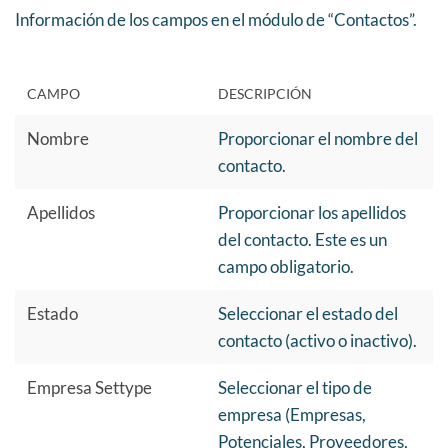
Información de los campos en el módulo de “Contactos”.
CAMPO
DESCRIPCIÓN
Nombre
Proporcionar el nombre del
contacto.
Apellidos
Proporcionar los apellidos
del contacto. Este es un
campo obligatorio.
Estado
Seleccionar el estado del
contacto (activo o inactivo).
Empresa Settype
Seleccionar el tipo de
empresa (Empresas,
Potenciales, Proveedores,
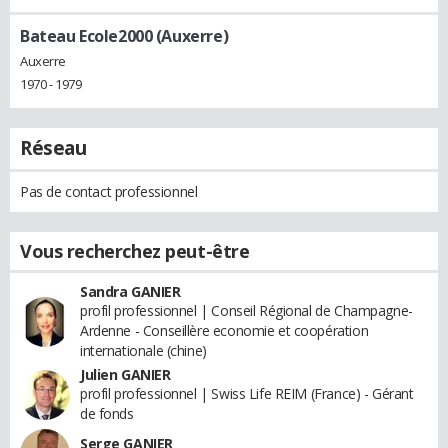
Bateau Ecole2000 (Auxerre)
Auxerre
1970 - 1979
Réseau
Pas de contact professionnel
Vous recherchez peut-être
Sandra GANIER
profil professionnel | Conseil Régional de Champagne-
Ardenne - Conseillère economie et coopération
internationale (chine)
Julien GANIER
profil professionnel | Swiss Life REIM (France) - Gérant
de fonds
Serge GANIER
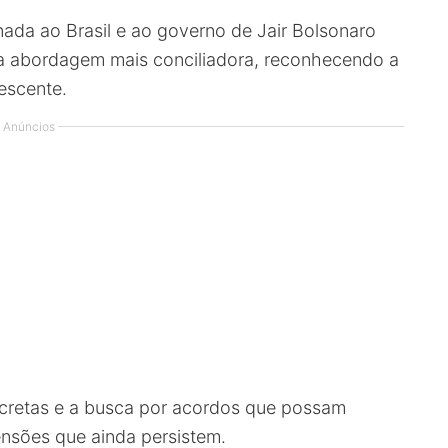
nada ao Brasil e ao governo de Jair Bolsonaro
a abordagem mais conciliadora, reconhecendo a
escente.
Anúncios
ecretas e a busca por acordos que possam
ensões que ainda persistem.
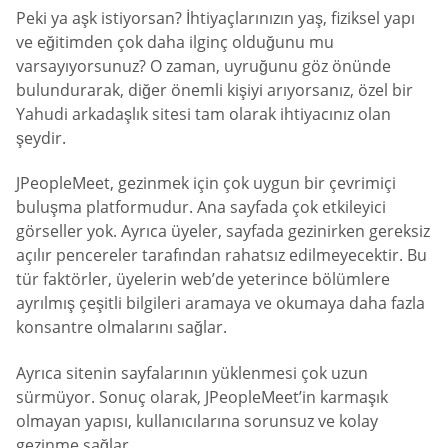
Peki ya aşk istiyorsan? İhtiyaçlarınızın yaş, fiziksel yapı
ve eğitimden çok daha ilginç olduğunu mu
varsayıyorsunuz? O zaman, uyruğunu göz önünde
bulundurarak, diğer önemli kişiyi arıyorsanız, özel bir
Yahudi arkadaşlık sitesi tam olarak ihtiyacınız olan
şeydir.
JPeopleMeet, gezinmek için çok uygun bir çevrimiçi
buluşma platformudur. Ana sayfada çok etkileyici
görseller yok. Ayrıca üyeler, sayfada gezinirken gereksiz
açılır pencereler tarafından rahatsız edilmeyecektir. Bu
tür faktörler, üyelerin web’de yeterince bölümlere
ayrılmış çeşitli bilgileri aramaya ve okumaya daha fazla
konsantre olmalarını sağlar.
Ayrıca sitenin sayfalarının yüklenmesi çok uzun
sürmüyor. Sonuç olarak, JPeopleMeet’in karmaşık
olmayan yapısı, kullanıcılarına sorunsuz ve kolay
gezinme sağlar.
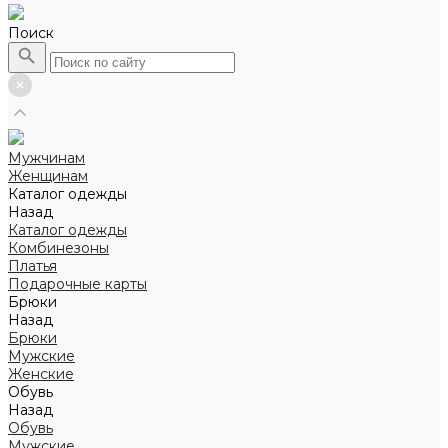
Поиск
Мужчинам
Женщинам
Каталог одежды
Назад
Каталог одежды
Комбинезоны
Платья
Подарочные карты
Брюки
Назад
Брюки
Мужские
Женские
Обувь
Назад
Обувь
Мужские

------

Activity –
For each record above, write out every line exactly and skip the pictures.

Result below –
Información de los campos en el módulo de “Contactos”.
CAMPO
DESCRIPCIÓN
Nombre
Proporcionar el nombre del
contacto.
Apellidos
Proporcionar los apellidos
del contacto. Este es un
campo obligatorio.
Estado
Seleccionar el estado del
contacto (activo o inactivo).
Empresa Settype
Seleccionar el tipo de
empresa (Empresas,
Potenciales, Proveedores,
Bateau Ecole2000 (Auxerre)
Auxerre
1970 - 1979
Réseau
Pas de contact professionnel
Vous recherchez peut-être
Sandra GANIER
profil professionnel | Conseil Régional de Champagne-
Ardenne - Conseillère economie et coopération
internationale (chine)
Julien GANIER
profil professionnel | Swiss Life REIM (France) - Gérant
de fonds
Serge GANIER
nada ao Brasil e ao governo de Jair Bolsonaro
a abordagem mais conciliadora, reconhecendo a
escente.
Anúncios
ecretas e a busca por acordos que possam
ensões que ainda persistem.
Peki ya aşk istiyorsan? İhtiyaçlarınızın yaş, fiziksel yapı
ve eğitimden çok daha ilginç olduğunu mu
varsayıyorsunuz? O zaman, uyruğunu göz önünde
bulundurarak, diğer önemli kişiyi arıyorsanız, özel bir
Yahudi arkadaşlık sitesi tam olarak ihtiyacınız olan
şeydir.
JPeopleMeet, gezinmek için çok uygun bir çevrimiçi
buluşma platformudur. Ana sayfada çok etkileyici
görseller yok. Ayrıca üyeler, sayfada gezinirken gereksiz
açılır pencereler tarafından rahatsız edilmeyecektir. Bu
tür faktörler, üyelerin web’de yeterince bölümlere
ayrılmış çeşitli bilgileri aramaya ve okumaya daha fazla
konsantre olmalarını sağlar.
Ayrıca sitenin sayfalarının yüklenmesi çok uzun
sürmüyor. Sonuç olarak, JPeopleMeet’in karmaşık
olmayan yapısı, kullanıcılarına sorunsuz ve kolay
gezinme sağlar.
Поиск
Мужчинам
Женщинам
Каталог одежды
Назад
Каталог одежды
Комбинезоны
Платья
Подарочные карты
Брюки
Назад
Брюки
Мужские
Женские
Обувь
Назад
Обувь
Мужские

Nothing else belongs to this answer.